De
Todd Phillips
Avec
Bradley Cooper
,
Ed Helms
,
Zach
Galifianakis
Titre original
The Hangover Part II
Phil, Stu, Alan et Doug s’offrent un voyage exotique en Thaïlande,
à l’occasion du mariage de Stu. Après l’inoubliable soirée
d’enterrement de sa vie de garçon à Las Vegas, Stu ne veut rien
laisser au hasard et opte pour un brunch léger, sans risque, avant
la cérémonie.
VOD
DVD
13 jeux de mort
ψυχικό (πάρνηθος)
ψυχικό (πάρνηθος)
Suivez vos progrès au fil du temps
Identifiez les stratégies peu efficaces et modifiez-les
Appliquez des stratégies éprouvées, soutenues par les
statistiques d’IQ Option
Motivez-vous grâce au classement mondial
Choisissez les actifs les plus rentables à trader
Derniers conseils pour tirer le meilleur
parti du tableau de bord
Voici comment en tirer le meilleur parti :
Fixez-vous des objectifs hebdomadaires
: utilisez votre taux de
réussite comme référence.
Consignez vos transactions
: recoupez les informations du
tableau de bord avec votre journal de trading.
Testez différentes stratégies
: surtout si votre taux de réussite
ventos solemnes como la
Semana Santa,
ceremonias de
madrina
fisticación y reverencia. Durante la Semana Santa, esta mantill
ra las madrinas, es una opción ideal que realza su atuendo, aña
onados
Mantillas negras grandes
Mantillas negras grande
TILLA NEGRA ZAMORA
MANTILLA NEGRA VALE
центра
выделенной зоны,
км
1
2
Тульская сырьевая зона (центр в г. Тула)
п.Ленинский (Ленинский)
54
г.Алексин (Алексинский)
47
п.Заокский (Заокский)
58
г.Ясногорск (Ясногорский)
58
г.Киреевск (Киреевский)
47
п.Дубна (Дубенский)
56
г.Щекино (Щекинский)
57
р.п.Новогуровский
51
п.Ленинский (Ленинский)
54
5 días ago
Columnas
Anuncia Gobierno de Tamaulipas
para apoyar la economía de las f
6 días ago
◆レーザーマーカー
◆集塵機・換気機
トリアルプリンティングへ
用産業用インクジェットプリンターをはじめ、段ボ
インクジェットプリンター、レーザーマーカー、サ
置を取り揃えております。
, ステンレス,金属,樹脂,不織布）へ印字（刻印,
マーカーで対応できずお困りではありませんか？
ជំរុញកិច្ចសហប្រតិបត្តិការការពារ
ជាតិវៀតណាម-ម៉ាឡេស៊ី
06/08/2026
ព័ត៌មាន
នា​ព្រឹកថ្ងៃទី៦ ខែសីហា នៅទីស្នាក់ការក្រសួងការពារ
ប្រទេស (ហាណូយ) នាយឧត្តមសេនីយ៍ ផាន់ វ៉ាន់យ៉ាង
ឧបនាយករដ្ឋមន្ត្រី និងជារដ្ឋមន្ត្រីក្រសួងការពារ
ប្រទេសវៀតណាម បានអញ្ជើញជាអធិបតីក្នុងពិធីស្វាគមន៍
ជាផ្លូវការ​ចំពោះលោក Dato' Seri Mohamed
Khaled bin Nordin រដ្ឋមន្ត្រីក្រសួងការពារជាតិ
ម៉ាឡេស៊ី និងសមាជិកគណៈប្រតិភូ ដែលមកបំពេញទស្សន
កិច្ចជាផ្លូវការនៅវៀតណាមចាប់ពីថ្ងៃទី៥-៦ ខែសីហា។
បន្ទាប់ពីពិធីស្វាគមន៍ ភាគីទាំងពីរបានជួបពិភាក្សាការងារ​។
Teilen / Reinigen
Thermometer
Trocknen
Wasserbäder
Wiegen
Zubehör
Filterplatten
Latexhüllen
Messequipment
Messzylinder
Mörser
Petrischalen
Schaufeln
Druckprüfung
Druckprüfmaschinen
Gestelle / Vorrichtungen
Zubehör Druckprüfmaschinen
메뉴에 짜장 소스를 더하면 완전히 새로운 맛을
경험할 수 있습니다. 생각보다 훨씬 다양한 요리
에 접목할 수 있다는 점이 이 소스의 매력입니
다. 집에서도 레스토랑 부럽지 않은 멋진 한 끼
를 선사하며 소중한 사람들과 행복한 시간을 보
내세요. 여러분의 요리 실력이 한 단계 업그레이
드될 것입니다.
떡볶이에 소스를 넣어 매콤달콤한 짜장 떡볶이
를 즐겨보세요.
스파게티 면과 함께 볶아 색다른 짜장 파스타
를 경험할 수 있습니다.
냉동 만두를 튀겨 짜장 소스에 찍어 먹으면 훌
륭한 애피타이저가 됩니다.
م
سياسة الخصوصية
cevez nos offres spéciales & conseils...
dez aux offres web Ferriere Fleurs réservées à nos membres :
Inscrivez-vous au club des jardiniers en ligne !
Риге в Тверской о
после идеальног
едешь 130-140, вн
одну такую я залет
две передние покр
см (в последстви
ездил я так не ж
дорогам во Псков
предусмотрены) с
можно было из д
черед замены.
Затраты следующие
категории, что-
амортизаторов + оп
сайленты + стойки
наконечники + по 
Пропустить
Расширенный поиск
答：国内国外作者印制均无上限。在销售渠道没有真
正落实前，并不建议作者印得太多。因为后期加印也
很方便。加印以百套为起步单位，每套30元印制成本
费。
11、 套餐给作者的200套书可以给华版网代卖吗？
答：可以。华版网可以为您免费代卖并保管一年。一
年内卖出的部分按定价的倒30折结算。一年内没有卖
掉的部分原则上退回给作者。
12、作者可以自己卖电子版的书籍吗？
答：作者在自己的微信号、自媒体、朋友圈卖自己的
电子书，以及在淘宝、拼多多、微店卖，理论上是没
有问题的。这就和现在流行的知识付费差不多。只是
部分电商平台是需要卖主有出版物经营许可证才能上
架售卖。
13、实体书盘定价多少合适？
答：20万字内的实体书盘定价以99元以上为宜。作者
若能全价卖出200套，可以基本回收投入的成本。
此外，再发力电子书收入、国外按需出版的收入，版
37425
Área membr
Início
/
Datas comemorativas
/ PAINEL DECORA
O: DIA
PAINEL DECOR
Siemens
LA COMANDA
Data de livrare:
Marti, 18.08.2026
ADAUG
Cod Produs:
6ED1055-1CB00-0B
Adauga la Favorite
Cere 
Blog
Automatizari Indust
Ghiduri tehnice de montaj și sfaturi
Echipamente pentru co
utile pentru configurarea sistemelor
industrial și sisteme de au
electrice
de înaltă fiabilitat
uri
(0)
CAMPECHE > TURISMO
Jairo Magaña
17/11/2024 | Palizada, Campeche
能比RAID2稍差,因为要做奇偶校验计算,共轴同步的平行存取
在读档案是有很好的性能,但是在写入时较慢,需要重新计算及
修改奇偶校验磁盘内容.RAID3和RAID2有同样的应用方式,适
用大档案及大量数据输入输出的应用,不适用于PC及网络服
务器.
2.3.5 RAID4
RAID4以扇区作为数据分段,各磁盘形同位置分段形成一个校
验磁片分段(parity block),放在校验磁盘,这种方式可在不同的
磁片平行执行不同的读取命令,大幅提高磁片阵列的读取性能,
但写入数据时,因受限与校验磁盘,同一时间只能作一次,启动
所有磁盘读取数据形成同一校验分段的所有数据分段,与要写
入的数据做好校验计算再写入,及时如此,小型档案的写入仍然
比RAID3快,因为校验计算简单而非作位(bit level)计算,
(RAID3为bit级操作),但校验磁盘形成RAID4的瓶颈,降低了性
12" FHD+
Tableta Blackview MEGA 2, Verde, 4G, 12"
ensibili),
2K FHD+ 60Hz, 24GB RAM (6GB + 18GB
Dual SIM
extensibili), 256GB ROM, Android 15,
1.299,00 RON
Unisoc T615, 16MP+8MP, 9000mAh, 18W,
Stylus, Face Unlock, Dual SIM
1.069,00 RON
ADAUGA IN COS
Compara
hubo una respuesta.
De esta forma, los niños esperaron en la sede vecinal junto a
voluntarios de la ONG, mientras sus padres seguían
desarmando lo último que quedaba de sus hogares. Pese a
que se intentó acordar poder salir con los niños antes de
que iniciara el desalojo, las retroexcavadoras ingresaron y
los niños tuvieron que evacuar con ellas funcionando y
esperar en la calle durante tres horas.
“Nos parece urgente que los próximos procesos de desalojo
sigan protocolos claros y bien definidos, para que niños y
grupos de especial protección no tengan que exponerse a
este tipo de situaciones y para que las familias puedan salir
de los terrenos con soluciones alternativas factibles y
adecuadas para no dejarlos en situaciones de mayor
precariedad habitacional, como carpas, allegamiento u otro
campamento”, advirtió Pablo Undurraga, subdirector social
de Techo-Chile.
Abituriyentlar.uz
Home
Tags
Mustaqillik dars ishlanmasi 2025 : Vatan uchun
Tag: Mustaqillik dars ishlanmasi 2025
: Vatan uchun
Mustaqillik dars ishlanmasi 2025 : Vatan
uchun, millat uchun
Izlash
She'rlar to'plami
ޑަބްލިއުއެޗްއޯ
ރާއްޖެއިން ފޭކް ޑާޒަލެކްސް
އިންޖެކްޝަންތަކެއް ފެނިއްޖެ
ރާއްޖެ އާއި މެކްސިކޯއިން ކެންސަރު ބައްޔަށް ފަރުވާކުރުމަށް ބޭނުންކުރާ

- - -

Assignment.
Return each line of the listing that holds the word "tirer".

Solution to this exercise.
Derniers conseils pour tirer le meilleur
Voici comment en tirer le meilleur parti :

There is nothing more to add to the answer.